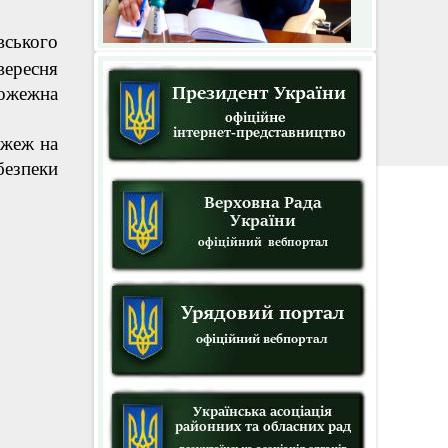
ського
вересня
пожежна
ожеж на
безпеки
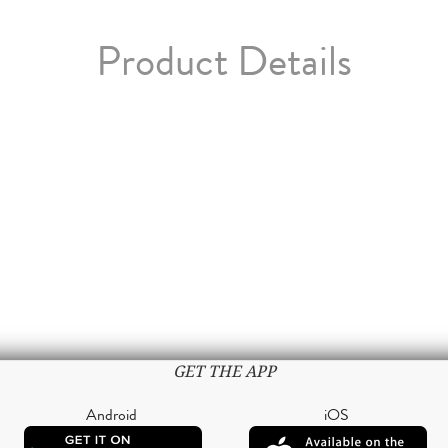
Product Details
GET THE APP
Android
iOS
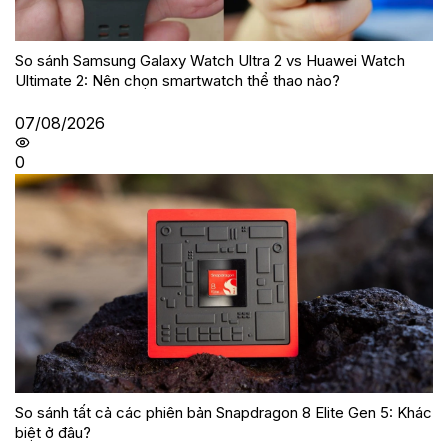
So sánh Samsung Galaxy Watch Ultra 2 vs Huawei Watch
Ultimate 2: Nên chọn smartwatch thể thao nào?
07/08/2026
0
So sánh tất cả các phiên bản Snapdragon 8 Elite Gen 5: Khác
biệt ở đâu?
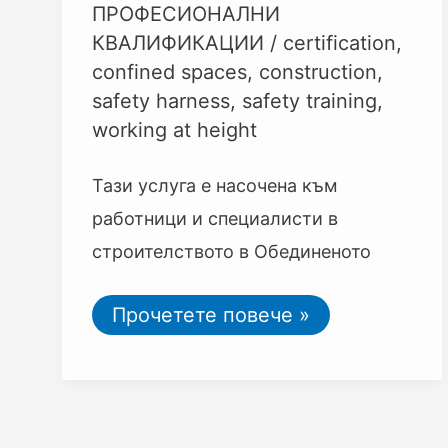
ПРОФЕСИОНАЛНИ
КВАЛИФИКАЦИИ
/
certification
,
confined spaces
,
construction
,
safety harness
,
safety training
,
working at height
Тази услуга е насочена към
работници и специалисти в
строителството в Обединеното
Прочетете повече »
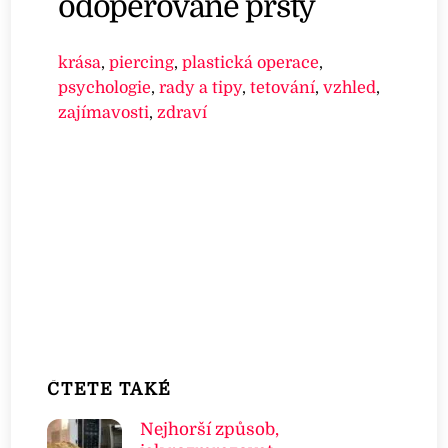
odoperované prsty
krása
,
piercing
,
plastická operace
,
psychologie
,
rady a tipy
,
tetování
,
vzhled
,
zajímavosti
,
zdraví
ČTETE TAKÉ
Nejhorší způsob,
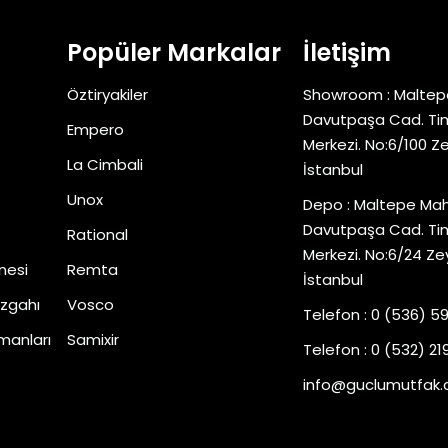
Popüler Markalar
İletişim
Öztiryakiler
Showroom : Maltep
Davutpaşa Cad. Tim
Empero
Merkezi. No:6/100 Z
La Cimbali
İstanbul
Unox
Depo : Maltepe Mah
Davutpaşa Cad. Tim
Rational
Merkezi. No:6/24 Ze
nesi
Remta
İstanbul
zgahı
Vosco
Telefon : 0 (536) 5
manları
Samixir
Telefon : 0 (532) 219
info@guclumutfak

● ● ● ● ● ● ●

Directions for this task. In the copy, no pictures should appear; the records themselves must be repeated exactly.

Solution to the problem.
ського
вересня
пожежна
ожеж на
безпеки
Product Details
GET THE APP
Android
iOS
So sánh Samsung Galaxy Watch Ultra 2 vs Huawei Watch
Ultimate 2: Nên chọn smartwatch thể thao nào?
07/08/2026
0
So sánh tất cả các phiên bản Snapdragon 8 Elite Gen 5: Khác
biệt ở đâu?
ПРОФЕСИОНАЛНИ
КВАЛИФИКАЦИИ
/
certification
,
confined spaces
,
construction
,
safety harness
,
safety training
,
working at height
Тази услуга е насочена към
работници и специалисти в
строителството в Обединеното
Прочетете повече »
odoperované prsty
krása
,
piercing
,
plastická operace
,
psychologie
,
rady a tipy
,
tetování
,
vzhled
,
zajímavosti
,
zdraví
ČTETE TAKÉ
Nejhorší způsob,
Popüler Markalar
İletişim
Öztiryakiler
Showroom : Maltep
Davutpaşa Cad. Tim
Empero
Merkezi. No:6/100 Z
La Cimbali
İstanbul
Unox
Depo : Maltepe Mah
Davutpaşa Cad. Tim
Rational
Merkezi. No:6/24 Ze
nesi
Remta
İstanbul
zgahı
Vosco
Telefon : 0 (536) 5
manları
Samixir
Telefon : 0 (532) 219
info@guclumutfak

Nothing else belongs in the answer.